The £6.5 million facility at the University of Dundee will create 11 new jobs for scientists over five years to make a key stage of drug development for conditions such as tuberculosis (TB), malaria and African sleeping sickness more efficient.
It will focus on "lead optimisation", where potential drugs are improved through trial and error to prepare them for clinical tests.
This takes a significant amount of man-hours and laboratory resources over a number of years to pinpoint which molecules target the diseases, creating a "bottle-neck" effect after possible treatments are discovered.
Professor Paul Wyatt and colleagues from the university's drug discovery unit (DDU) secured joint funding for the project from Microsoft billionaire Bill Gates' foundation and the Wellcome Trust.
Prof Wyatt said: "One of the main aims of the drug discovery unit is to make inroads into developing drugs for diseases that affected the developing world. We have the capability through the DDU to help break the bottleneck which occurs at a key stage of the drug discovery process."
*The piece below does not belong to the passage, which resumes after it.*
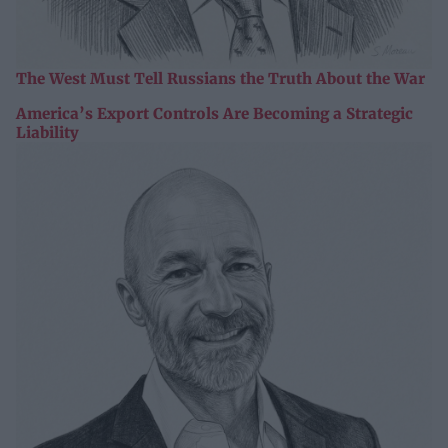
The West Must Tell Russians the Truth About the War
America’s Export Controls Are Becoming a Strategic
Liability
The project will first focus on TB, for which current treatments are said to be outdated and take six months to cure patients, potentially allowing time for the disease to spread, become resistant to the drug or even result in death of the patient.
The team will work with global organisations HIT-TB and TB Drug Accelerator Program to find which drugs are most likely to make it to clinical trials before screening.
Dr Richard Seabrook, head of business development at the Wellcome Trust, said: "We are pleased to be co-funding with the Bill and Melinda Gates Foundation on this exciting UK project, bringing together internationally-renowned experts in the biology of infectious diseases with a first-class drug delivery unit to tackle some of the world's most profound medical needs."
TB is second only to HIV and AIDS as the greatest infectious killer worldwide, causing 1.4 million deaths in 2010, as well as infecting 8.8 million people, 450,000 of whom were resistant to existing therapies.